Assises nationales de la justice : la société civile déplore une mise en œuvre encore timide des recommandations

Un an après les Assises nationales de la justice, la société civile dresse un bilan contrasté. Si certaines avancées législatives sont reconnues, l’essentiel des réformes structurelles attendues tarde encore à se matérialiser, selon le professeur Babacar Gueye, invité à faire le point sur l’état d’exécution des recommandations.

Un an après les grandes concertations sur la justice sénégalaise, les conclusions issues des Assises nationales peinent toujours à se traduire concrètement dans les politiques publiques. C’est le constat posé par le professeur Babacar Gueye, intervenant lors d’une rencontre tenue samedi dernier à l’ex-Radisson, à l’initiative d’organisations de la société civile, rapporte Vox Populi, source de l’information.

« Des efforts ont été faits, mais ils restent largement en deçà des conclusions des Assises de la justice », a estimé l’universitaire, tout en reconnaissant certaines avancées notables.
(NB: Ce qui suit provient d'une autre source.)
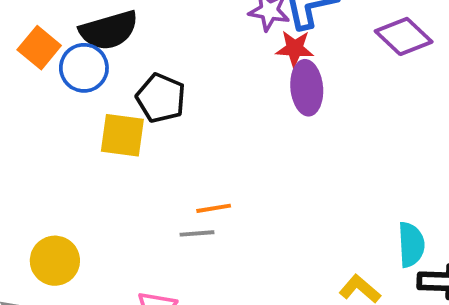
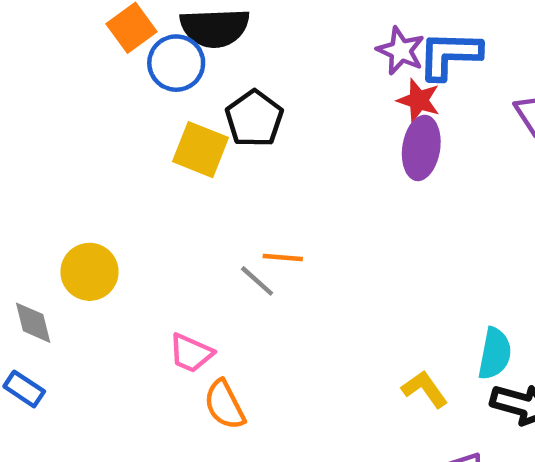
gray line: (197, 233) -> (257, 281), turned 32

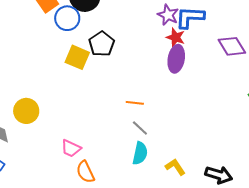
orange line: (283, 257) -> (135, 103), moved
gray line: (257, 281) -> (140, 128), moved
cyan semicircle: (495, 354) -> (140, 153), moved

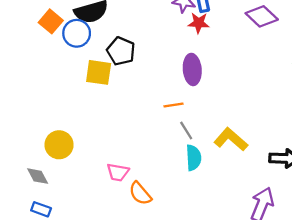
purple ellipse: (176, 59) -> (192, 69), moved
gray line: (140, 128) -> (186, 131), turned 30
yellow L-shape: (175, 167) -> (231, 139), moved, size x1.4

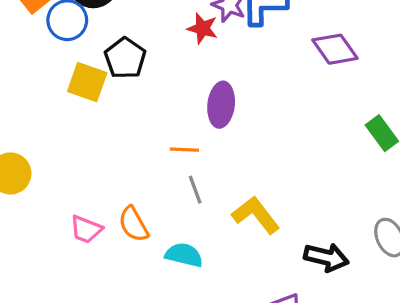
red star: (199, 23) -> (203, 28), moved
cyan semicircle: (194, 158) -> (184, 255), moved, turned -85
orange semicircle: (140, 193) -> (133, 224), moved

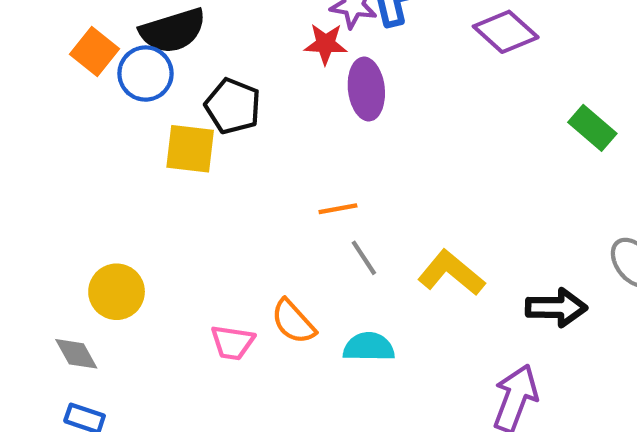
purple ellipse: (221, 105) -> (366, 89), moved

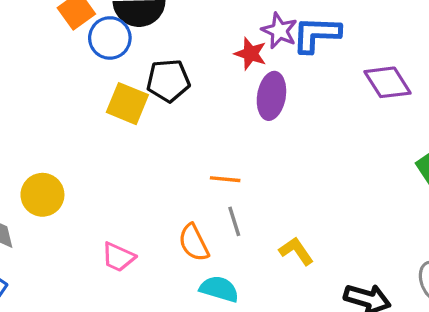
black pentagon: (233, 106) -> (168, 81), turned 30
yellow L-shape: (451, 273) -> (296, 251), size x0.7
orange semicircle: (293, 322) -> (194, 243), moved

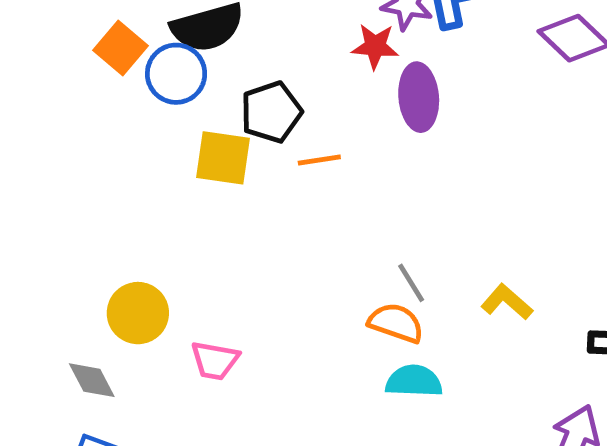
orange line: (225, 179) -> (319, 160), moved
orange semicircle: (194, 243) -> (396, 323), moved, turned 150
pink trapezoid: (118, 257) -> (215, 360), moved

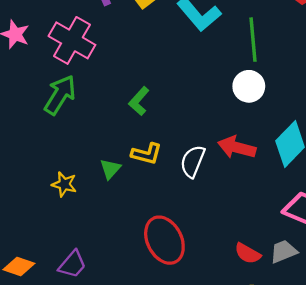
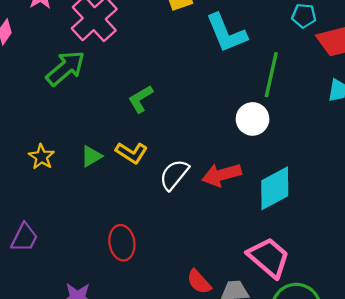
red arrow: (237, 147) -> (222, 175), turned -48
red ellipse: (164, 240) -> (122, 243), size x0.7
purple trapezoid: (72, 264) -> (24, 238), turned -32

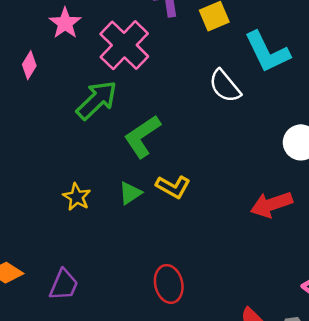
green L-shape: (141, 99) -> (142, 136), moved, size x1.4
white semicircle: (174, 175) -> (225, 86), moved, turned -76

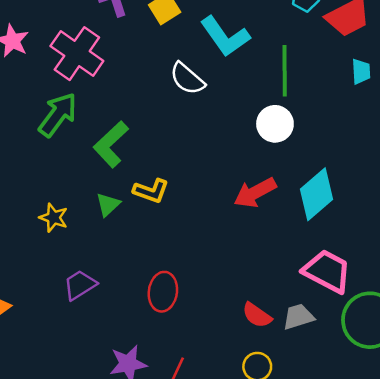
red ellipse: (169, 284) -> (163, 292), turned 30
purple trapezoid: (64, 285) -> (80, 285), moved, turned -136

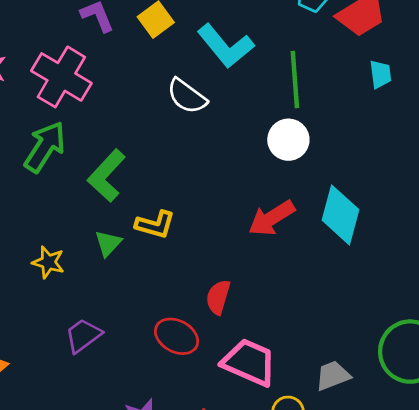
cyan diamond: (316, 194) -> (340, 215), turned -30
pink trapezoid: (327, 271) -> (249, 362), moved
red ellipse: (163, 292) -> (177, 336), turned -66
red semicircle: (257, 315) -> (218, 297), moved, turned 76
gray trapezoid: (298, 317) -> (333, 376), moved

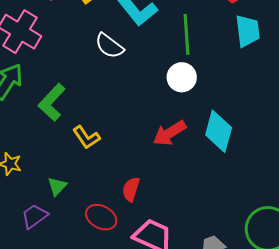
cyan trapezoid: (380, 74) -> (248, 31), size x1.6
yellow L-shape: (155, 225) -> (86, 137), turned 40
green triangle: (108, 243) -> (57, 186), moved

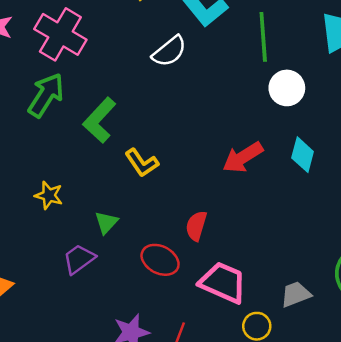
white semicircle: (109, 46) -> (169, 51), turned -76
white circle: (182, 77) -> (287, 88), moved
cyan diamond: (219, 131) -> (303, 155), size x0.7

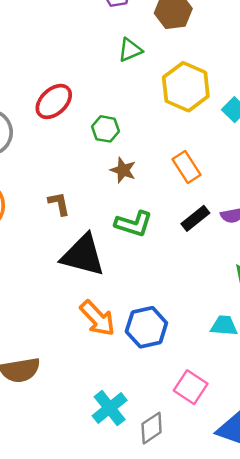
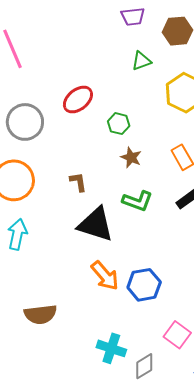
cyan cross: (110, 408) -> (111, 348), turned -36

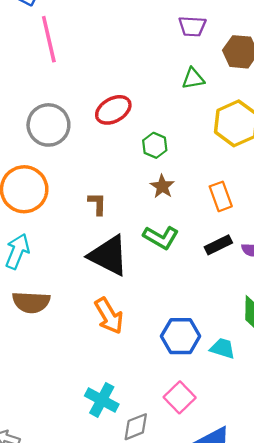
blue hexagon: (144, 285) -> (181, 336), moved
brown semicircle: (40, 314) -> (31, 302), moved

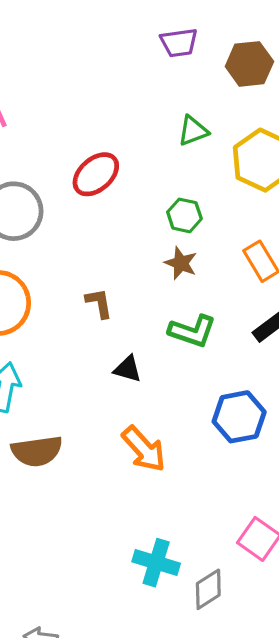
green triangle: (193, 79) -> (193, 131), moved
green hexagon: (155, 145) -> (184, 215), moved
black triangle: (109, 256) -> (128, 369), size x0.5
blue hexagon: (181, 336) -> (239, 417), moved

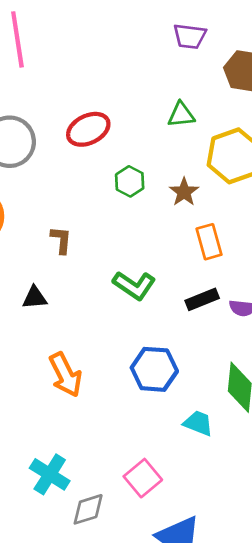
green hexagon: (184, 215) -> (130, 181), moved
brown star: (181, 263) -> (184, 192), moved
black triangle: (128, 369) -> (35, 298), moved, turned -36

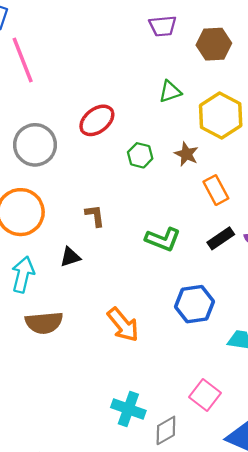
black triangle: (35, 298) -> (70, 257), moved

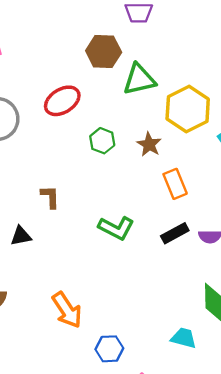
brown hexagon: (214, 44) -> (104, 51), moved
green triangle: (170, 92) -> (139, 79), size x1.4
blue hexagon: (195, 304) -> (109, 349), moved, size x0.7

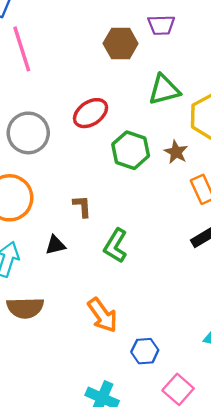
brown hexagon: (104, 51) -> (121, 44), moved
green hexagon: (102, 141) -> (131, 150), size x1.5
green L-shape: (116, 228) -> (116, 246), moved, turned 96

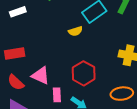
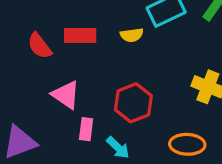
red rectangle: (15, 54) -> (80, 36), moved
red semicircle: (16, 82) -> (40, 46), moved

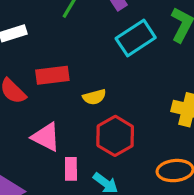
yellow semicircle: (132, 35) -> (94, 97), moved

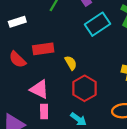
yellow semicircle: (94, 97) -> (71, 63), turned -104
pink rectangle: (71, 169) -> (44, 111), moved

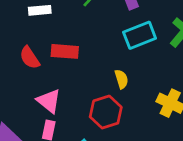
yellow semicircle: (71, 63) -> (121, 79), moved

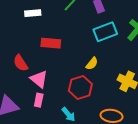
red semicircle: (30, 58) -> (21, 63), moved
yellow semicircle: (121, 79) -> (92, 64), turned 56

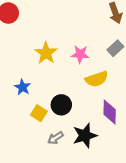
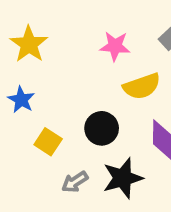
yellow star: (46, 53) -> (29, 44), moved
black circle: (61, 105) -> (102, 128), moved

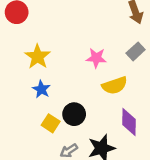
blue star: (21, 100) -> (41, 89), moved
black circle: (102, 128) -> (74, 114), moved

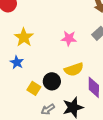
yellow semicircle: (115, 85) -> (74, 69), moved
blue star: (41, 89) -> (17, 62), moved

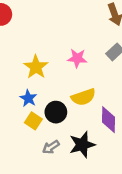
yellow star: (24, 37) -> (36, 67), moved
blue star: (17, 62) -> (28, 98), moved

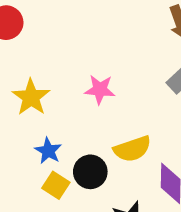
pink star: (77, 58) -> (100, 90), moved
yellow star: (36, 67) -> (31, 97), moved

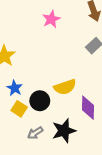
pink star: (100, 90) -> (51, 19), moved, turned -30

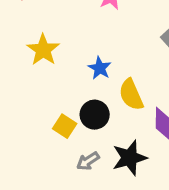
yellow semicircle: (65, 87) -> (131, 95), turned 85
blue star: (15, 88) -> (100, 68), moved

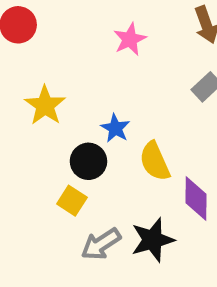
black circle: (95, 115) -> (88, 161), moved
gray arrow: (88, 161) -> (101, 244), size x1.4

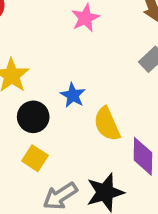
black circle: (88, 161) -> (33, 117), moved

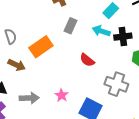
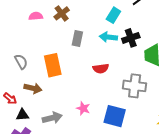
orange rectangle: (41, 47) -> (53, 65), turned -55
red semicircle: (87, 60) -> (101, 68), turned -35

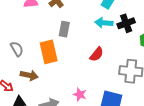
gray rectangle: (77, 38) -> (64, 29), moved
red semicircle: (101, 68) -> (97, 54), turned -42

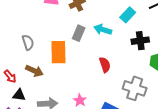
cyan arrow: (104, 23) -> (103, 30), moved
red semicircle: (97, 54) -> (105, 65), turned -70

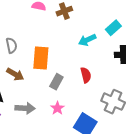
cyan arrow: (103, 30) -> (87, 40), turned -48
gray rectangle: (79, 33) -> (56, 82), moved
Parmi celles-ci figurent l’adoption de la loi sur les lanceurs d’alerte, la réforme de l’Office national de lutte contre la fraude et la corruption (OFNAC), ainsi que la loi sur la déclaration de patrimoine. Toutefois, souligne-t-il, « l’essentiel des recommandations n’a pas encore été soumis à l’Assemblée nationale », malgré l’existence de plusieurs propositions déjà élaborées.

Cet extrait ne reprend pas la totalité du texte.